» **What you should do**: Only the lines below, from the one with "Guardian provided referrals" through the one with "Before requesting an", are to be written out, exactly.

[Items listed in a dataset]
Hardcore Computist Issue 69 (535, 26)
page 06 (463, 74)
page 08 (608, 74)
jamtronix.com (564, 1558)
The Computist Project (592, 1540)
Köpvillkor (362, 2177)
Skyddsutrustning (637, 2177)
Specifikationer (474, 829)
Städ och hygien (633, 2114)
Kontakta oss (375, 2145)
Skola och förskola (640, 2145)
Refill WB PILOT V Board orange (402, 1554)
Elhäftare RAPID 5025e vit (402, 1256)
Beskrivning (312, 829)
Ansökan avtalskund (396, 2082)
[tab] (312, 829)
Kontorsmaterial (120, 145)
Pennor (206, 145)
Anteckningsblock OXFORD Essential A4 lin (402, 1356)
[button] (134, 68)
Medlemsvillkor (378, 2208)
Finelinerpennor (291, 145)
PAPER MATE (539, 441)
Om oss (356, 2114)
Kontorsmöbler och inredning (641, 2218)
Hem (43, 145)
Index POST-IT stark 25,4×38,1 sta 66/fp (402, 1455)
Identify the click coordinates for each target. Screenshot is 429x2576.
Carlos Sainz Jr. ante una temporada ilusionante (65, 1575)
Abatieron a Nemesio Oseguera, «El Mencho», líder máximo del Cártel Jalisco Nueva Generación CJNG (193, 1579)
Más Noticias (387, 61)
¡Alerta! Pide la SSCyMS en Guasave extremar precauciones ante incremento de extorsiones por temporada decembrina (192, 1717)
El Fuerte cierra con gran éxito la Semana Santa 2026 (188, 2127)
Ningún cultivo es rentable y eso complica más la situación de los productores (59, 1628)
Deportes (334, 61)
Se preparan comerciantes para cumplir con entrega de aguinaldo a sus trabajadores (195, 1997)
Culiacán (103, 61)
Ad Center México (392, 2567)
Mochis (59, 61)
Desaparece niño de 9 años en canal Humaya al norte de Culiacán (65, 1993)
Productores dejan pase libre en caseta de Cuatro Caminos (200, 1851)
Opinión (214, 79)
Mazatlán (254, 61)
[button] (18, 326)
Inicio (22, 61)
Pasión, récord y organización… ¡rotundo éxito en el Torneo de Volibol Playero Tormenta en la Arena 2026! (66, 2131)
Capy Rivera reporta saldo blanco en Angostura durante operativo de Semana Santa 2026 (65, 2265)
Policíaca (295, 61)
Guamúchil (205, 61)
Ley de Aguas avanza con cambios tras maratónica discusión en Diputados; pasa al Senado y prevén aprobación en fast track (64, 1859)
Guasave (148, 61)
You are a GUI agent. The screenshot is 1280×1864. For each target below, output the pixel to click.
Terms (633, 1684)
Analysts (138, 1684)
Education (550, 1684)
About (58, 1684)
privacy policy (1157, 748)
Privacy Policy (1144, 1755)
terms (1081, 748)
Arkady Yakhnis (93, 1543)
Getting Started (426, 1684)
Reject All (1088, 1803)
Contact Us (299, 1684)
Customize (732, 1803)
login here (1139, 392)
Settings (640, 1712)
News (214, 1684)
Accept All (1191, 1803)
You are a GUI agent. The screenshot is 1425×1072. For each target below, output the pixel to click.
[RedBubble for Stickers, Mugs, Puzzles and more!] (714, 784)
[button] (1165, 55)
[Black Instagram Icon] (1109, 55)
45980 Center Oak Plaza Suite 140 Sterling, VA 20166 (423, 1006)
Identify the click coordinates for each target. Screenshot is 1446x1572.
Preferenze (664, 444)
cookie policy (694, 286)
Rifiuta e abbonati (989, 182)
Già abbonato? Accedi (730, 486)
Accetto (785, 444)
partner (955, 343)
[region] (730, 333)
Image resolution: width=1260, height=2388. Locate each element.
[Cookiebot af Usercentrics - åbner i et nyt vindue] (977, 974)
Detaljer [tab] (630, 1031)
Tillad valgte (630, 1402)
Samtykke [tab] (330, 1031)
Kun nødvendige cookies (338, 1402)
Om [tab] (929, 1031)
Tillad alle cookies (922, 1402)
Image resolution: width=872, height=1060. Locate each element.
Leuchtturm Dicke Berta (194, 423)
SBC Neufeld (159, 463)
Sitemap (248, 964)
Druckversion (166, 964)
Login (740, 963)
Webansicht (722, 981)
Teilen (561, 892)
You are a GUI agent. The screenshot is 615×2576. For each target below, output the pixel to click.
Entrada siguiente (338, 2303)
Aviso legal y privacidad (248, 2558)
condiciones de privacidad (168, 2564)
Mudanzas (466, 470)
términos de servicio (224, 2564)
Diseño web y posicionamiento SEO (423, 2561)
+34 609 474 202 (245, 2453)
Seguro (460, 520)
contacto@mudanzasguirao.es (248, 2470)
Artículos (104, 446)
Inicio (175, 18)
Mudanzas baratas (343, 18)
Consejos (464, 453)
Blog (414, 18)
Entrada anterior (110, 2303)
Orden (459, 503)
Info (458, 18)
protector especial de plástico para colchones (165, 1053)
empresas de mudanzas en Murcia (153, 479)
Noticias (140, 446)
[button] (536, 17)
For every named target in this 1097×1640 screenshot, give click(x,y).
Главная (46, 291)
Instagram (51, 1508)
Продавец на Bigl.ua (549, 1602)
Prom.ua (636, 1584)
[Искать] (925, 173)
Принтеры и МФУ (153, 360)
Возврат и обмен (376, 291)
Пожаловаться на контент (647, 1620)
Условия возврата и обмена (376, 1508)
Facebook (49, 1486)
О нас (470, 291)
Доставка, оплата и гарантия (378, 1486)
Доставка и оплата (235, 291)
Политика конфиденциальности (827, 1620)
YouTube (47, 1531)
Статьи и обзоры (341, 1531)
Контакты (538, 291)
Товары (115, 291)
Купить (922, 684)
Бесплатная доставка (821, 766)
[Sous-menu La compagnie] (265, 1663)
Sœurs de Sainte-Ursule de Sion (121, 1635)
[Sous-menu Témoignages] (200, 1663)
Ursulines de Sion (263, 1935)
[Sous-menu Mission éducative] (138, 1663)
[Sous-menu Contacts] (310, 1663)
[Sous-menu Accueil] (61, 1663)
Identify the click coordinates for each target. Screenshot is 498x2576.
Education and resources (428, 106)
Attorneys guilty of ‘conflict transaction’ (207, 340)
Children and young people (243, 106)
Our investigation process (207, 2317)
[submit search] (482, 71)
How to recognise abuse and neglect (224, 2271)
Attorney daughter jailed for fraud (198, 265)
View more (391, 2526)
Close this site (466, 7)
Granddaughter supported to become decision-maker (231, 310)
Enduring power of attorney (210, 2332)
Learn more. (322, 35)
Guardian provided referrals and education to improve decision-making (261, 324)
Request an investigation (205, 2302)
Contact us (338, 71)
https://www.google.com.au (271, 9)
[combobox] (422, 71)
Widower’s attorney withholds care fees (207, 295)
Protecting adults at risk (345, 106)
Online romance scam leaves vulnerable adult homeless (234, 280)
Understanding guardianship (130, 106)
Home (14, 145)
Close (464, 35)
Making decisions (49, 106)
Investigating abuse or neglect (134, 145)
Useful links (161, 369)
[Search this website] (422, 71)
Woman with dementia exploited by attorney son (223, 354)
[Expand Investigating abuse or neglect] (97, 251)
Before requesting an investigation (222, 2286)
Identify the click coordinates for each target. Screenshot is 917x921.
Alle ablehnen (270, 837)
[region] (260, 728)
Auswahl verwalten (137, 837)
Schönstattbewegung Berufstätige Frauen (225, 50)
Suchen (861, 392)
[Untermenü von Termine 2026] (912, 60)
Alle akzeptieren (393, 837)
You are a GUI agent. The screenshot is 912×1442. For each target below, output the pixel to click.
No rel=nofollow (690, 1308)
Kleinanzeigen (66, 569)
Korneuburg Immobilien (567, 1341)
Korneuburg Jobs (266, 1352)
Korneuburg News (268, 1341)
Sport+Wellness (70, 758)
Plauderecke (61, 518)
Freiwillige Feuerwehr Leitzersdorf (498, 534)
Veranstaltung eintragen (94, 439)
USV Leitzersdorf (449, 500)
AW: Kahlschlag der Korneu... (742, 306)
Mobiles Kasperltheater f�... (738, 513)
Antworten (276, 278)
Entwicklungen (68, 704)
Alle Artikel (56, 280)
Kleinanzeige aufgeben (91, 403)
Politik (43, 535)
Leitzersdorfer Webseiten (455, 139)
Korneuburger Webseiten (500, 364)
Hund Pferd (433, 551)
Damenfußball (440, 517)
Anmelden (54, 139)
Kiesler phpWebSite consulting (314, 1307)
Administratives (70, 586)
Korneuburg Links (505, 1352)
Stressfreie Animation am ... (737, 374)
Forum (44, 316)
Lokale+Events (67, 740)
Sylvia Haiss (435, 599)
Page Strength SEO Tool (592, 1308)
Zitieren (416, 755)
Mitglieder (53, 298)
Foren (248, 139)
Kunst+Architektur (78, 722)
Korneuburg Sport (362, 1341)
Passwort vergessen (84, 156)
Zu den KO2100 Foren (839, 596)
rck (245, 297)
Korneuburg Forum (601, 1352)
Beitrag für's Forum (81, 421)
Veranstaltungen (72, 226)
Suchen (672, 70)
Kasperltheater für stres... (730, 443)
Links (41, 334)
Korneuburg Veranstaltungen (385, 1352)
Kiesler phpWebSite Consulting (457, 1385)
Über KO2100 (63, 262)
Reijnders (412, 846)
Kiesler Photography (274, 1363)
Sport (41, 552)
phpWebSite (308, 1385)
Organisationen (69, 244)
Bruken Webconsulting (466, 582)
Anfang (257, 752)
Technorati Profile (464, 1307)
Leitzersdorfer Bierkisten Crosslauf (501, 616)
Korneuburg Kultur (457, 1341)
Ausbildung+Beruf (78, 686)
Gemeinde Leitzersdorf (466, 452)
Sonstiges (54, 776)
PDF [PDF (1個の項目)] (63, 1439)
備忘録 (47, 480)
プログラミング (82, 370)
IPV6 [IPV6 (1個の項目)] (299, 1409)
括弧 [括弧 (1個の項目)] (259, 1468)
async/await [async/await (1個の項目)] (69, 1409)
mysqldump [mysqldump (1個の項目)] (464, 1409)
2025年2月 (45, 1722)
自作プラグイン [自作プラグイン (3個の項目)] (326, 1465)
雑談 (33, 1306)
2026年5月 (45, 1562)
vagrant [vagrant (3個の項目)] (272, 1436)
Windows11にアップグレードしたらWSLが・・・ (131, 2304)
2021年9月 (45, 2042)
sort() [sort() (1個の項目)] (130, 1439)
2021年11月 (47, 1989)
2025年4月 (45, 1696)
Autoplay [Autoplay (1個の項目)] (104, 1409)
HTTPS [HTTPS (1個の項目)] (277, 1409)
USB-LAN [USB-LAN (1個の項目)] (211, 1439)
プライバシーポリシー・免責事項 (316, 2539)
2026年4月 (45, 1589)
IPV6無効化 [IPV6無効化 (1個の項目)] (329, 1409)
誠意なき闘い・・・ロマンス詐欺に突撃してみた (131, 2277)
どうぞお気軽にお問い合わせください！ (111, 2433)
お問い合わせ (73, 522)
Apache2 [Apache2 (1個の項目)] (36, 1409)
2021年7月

» **Result**:
Guardian provided referrals and education to improve decision-making (261, 324)
Request an investigation (205, 2302)
Contact us (338, 71)
https://www.google.com.au (271, 9)
[combobox] (422, 71)
Widower’s attorney withholds care fees (207, 295)
Protecting adults at risk (345, 106)
Online romance scam leaves vulnerable adult homeless (234, 280)
Understanding guardianship (130, 106)
Home (14, 145)
Close (464, 35)
Making decisions (49, 106)
Investigating abuse or neglect (134, 145)
Useful links (161, 369)
[Search this website] (422, 71)
Woman with dementia exploited by attorney son (223, 354)
[Expand Investigating abuse or neglect] (97, 251)
Before requesting an investigation (222, 2286)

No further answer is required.